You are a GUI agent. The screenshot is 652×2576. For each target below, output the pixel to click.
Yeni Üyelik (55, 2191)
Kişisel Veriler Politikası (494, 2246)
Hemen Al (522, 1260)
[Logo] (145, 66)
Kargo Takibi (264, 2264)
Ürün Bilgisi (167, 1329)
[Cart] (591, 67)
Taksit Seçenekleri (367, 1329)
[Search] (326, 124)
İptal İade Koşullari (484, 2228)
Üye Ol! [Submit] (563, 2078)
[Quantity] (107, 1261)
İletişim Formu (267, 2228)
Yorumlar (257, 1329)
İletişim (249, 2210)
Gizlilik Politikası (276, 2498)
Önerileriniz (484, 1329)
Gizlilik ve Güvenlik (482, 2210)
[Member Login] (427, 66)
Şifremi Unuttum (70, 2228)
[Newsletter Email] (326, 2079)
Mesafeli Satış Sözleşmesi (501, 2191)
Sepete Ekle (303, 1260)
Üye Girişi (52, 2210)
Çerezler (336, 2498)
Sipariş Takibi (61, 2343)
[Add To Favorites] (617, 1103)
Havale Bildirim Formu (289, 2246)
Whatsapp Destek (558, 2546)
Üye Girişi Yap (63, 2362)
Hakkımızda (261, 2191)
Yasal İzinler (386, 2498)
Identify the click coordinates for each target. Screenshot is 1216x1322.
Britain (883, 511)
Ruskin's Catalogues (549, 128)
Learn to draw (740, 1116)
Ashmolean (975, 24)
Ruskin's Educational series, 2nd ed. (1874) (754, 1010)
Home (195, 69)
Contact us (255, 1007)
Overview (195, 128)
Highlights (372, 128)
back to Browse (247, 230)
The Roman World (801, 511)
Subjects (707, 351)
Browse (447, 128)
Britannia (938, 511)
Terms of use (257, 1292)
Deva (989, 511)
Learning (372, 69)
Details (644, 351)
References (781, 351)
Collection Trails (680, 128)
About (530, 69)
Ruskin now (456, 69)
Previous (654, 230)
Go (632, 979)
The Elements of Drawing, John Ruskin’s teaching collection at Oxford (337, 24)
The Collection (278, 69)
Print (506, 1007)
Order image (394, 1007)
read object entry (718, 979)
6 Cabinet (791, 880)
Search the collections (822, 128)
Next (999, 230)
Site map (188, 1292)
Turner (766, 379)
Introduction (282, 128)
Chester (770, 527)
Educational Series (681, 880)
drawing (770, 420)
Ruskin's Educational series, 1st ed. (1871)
---
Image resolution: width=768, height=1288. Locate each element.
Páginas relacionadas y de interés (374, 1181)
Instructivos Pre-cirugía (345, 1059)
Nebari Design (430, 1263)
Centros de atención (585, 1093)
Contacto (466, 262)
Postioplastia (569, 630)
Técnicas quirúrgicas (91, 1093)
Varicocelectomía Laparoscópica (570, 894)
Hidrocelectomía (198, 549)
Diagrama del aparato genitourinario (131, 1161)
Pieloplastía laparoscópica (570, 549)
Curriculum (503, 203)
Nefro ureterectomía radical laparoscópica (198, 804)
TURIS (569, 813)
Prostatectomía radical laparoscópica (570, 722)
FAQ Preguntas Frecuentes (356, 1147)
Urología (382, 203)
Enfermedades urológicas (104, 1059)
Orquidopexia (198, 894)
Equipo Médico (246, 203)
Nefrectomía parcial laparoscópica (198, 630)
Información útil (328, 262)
...
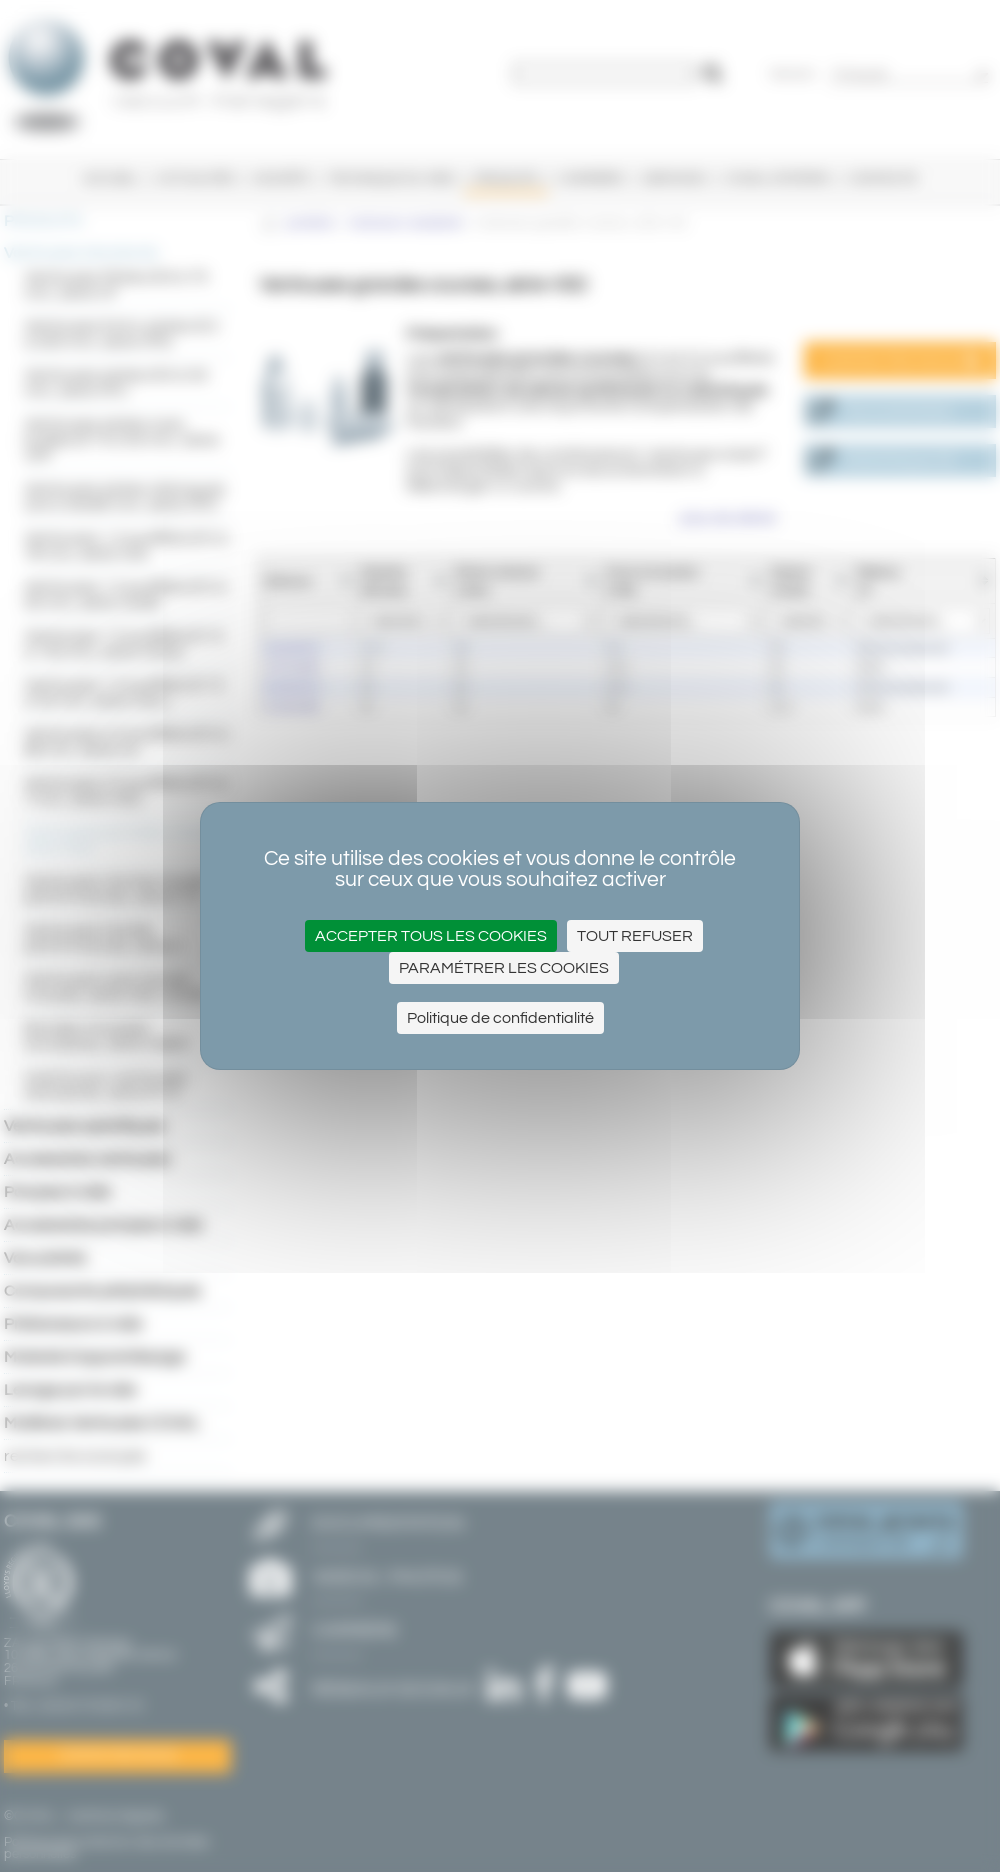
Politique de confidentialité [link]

- Task item
Give back the records above exactly, limited to the lines between the one holding "Site map (188, 1292)" and the one holding "Ruskin's Educational series, 1st ed. (1871)", inclusive.

- Problem solution
Site map (188, 1292)
Turner (766, 379)
Introduction (282, 128)
Chester (770, 527)
Educational Series (681, 880)
drawing (770, 420)
Ruskin's Educational series, 1st ed. (1871)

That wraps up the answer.